This is the basic pizza recipe that we obtained from the Associazione Verace Pizza Napoletana (VPN); we have found that we have to play with the hydration levels depending on the humidity level. In addition, we ferment our VPN pizza dough for at least 24 hours, however, it is not required to achieve great results and adds a significant degree of difficulty when using the traditional “slap” method used by pizzaiolos in Naples.
4¼ cups water
1 tablespoon plus 1 teaspoon salt
1 teaspoon yeast
13½ cups flour plus more for dusting work surface,Olive oil
Chef’s Note: This is the basic recipe that we obtained from the Associazione Verace Pizza Napoletana (VPN); we have found that we have to play with the hydration levels depending on the humidity level. In addition we ferment our dough for at least 24 hours, however it is not required to achieve great results and adds a significant degree of difficulty when using the traditional “slap” method used by pizzaiolos in Naples.

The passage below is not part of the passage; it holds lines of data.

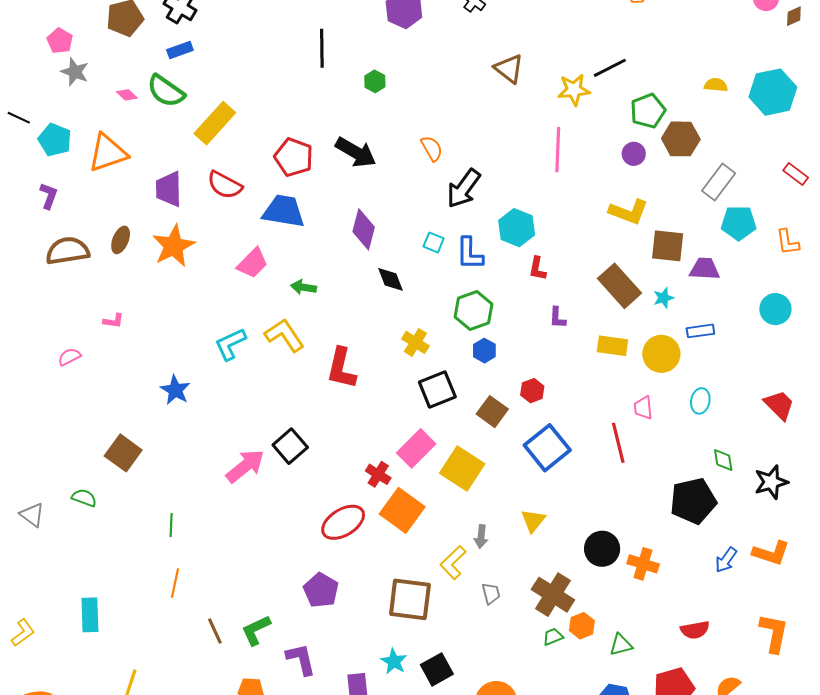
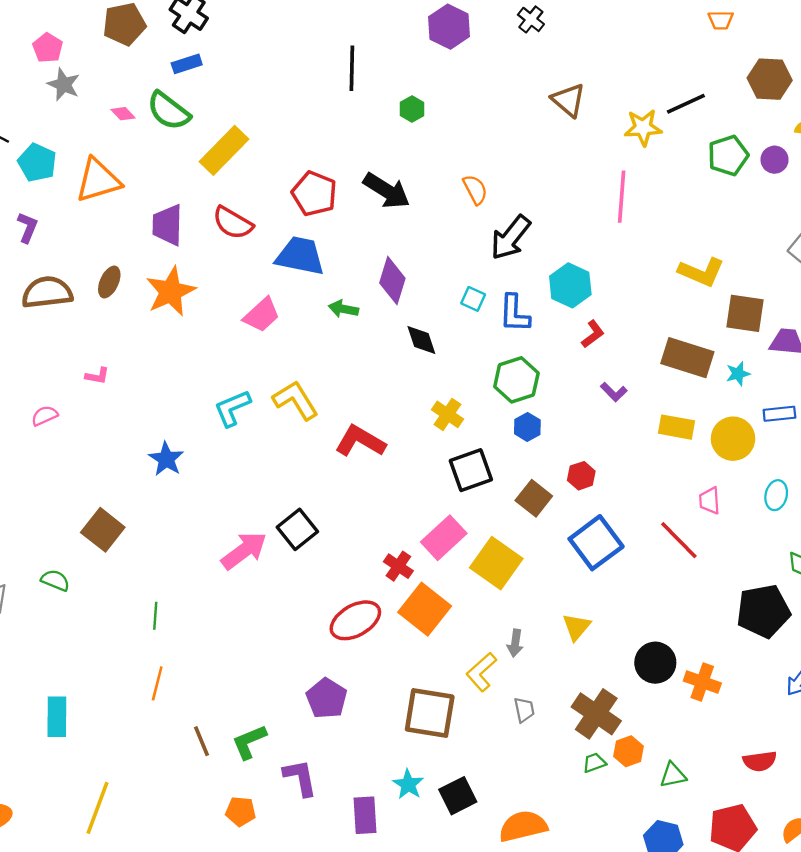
brown hexagon: (681, 139) -> (770, 79), moved
purple circle: (634, 154) -> (775, 160), moved
red L-shape: (538, 269) -> (593, 334), turned -140
brown rectangle: (619, 286) -> (687, 358), turned -33
green arrow: (303, 287) -> (343, 309), moved
purple L-shape: (557, 318) -> (614, 392), turned -50
red L-shape: (341, 368) -> (360, 441), turned 105
red line: (618, 443) -> (679, 540), turned -33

- Combine water, salt, and yeast in large bowl. Begin adding flour and mix by hand until dough forms, approximately 10 minutes. Turn dough onto floured work surface and knead until pliable, approximately 20 minutes.

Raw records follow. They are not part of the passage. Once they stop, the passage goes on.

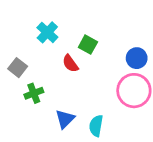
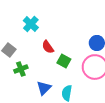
green square: (88, 45) -> (64, 61), moved

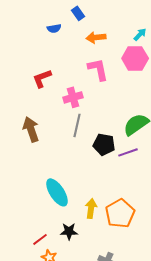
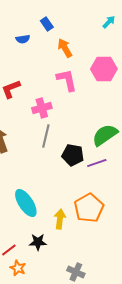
cyan arrow: (140, 34) -> (109, 22), moved
orange arrow: (96, 37) -> (65, 48), turned 66
orange pentagon: (120, 213) -> (89, 208), moved

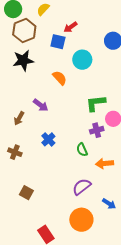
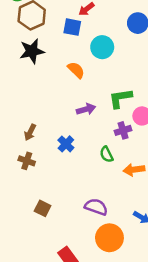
purple arrow: (41, 105) -> (86, 109), moved, turned -49
brown arrow: (19, 118) -> (30, 132), moved
purple semicircle: (82, 187) -> (96, 207), moved, turned 60

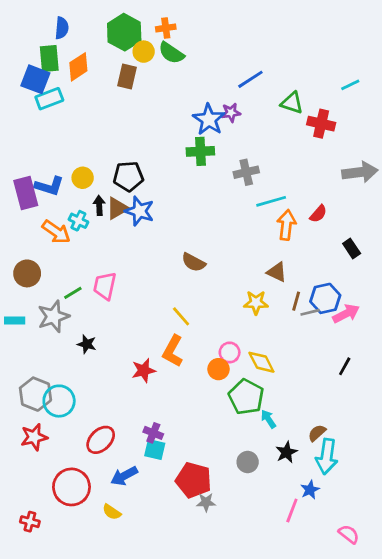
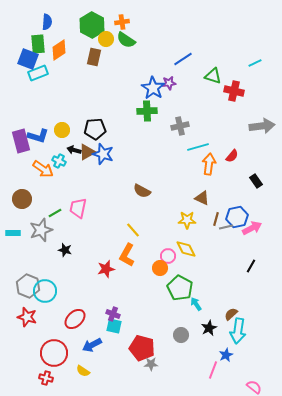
black arrow: (99, 205) -> (74, 150), turned -72
yellow diamond: (261, 362) -> (186, 249), moved
red star: (34, 437) -> (27, 317), turned 30
red cross: (30, 522) -> (46, 378), moved

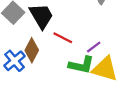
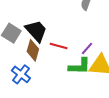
brown diamond: (32, 50) -> (33, 50), moved

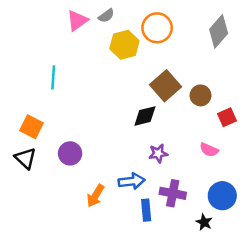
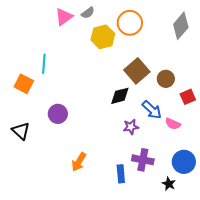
orange square: (31, 127) -> (24, 84), moved
purple circle: (70, 153) -> (58, 114), moved
blue arrow: (132, 181) -> (152, 110), moved, turned 50

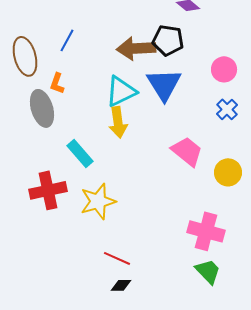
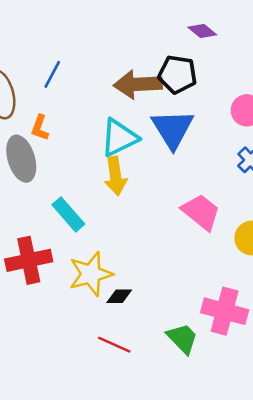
green trapezoid: (208, 271) -> (182, 338), moved
black diamond: (121, 285) -> (119, 296), moved

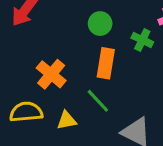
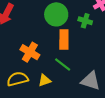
green circle: (100, 24) -> (56, 14), size x1.5

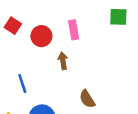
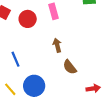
brown arrow: (63, 61) -> (57, 45), moved

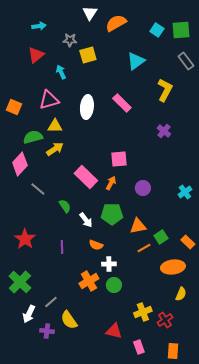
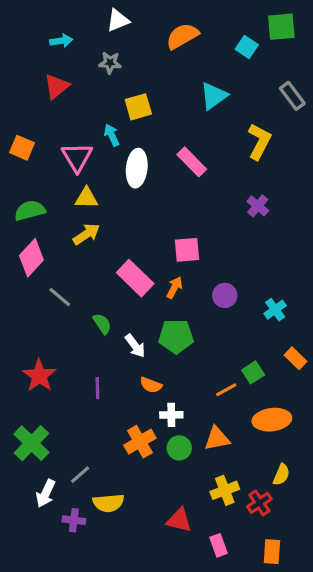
white triangle: (90, 13) -> (118, 20), moved, turned 35
green square: (181, 30) -> (281, 27), moved
yellow square: (88, 55) -> (138, 107), moved
cyan arrow: (61, 72) -> (112, 135), moved
pink triangle: (49, 100) -> (77, 157), turned -45
orange square: (14, 107) -> (22, 148), moved
green semicircle: (33, 137) -> (30, 211), moved
cyan cross: (185, 192) -> (275, 310), moved
orange triangle: (138, 226) -> (217, 438), moved
orange rectangle: (188, 242) -> (295, 358), moved
yellow semicircle: (181, 294) -> (281, 475), moved
yellow semicircle: (69, 320) -> (108, 503), turned -60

- Place dough in large oiled bowl. Cover with a towel and let rise until double in size, approximately 2 hours. Optimal room temperature is 77 degrees.
- Return dough to floured work surface and, using bench scraper or sharp knife, divide into 6–9-ounce portions. Dough should yield approximately 12–16 portions. Roll dough into balls or “panetti” and then place onto greased sheet pans.

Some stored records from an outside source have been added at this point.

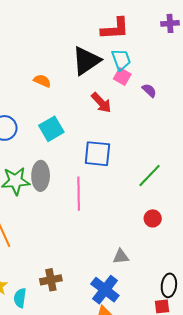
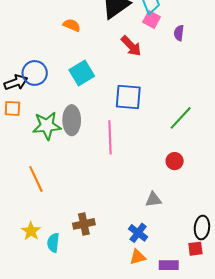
purple semicircle: (149, 90) -> (179, 33), turned -126
red circle: (153, 218) -> (175, 161), moved
blue cross: (105, 290) -> (138, 233), size x0.7

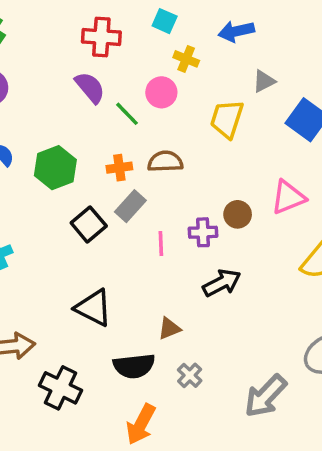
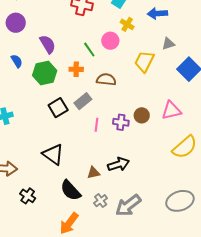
purple semicircle: (90, 87) -> (48, 44), moved
orange cross: (119, 168) -> (76, 69), moved
black arrow: (222, 283) -> (118, 164), moved
black semicircle: (134, 366) -> (70, 190), turned 45
black cross: (61, 388) -> (28, 196), size x0.7
gray arrow: (266, 396) -> (128, 205), moved

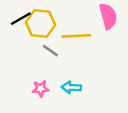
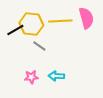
black line: (21, 19) -> (15, 30), moved
yellow line: (76, 36) -> (60, 21), moved

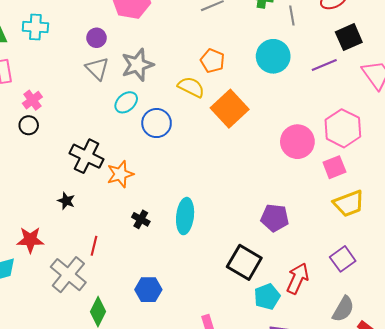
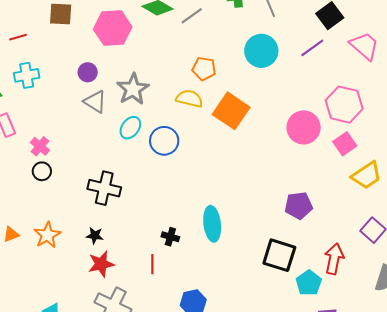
orange star: (120, 174) -> (47, 235), moved
red star: (30, 240) -> (101, 264), moved
red line: (94, 246) -> (152, 264), moved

- Sprinkle dough lightly with flour and then cover with towels. Let rise for 4–6 hours.
NO EXACT SCIENCE
Unfortunately, there is no way to really replicate the superpowers of a true Neapolitan pizza oven for a home cook, but you can still get great results. Lampo’s crust dough is based on 62 percent hydration for their 950-degree oven, but for a 500-degree oven, you only need 50–52 percent hydration (the level of hydration decreases with the oven temperature). Play around to find the hydration level that works best for your oven, but work in percentages for the most accuracy. And, for best crust results, use a pizza steel or a Big Green Egg grill with a pizza stone. It is very important to heat both above and below the pizza.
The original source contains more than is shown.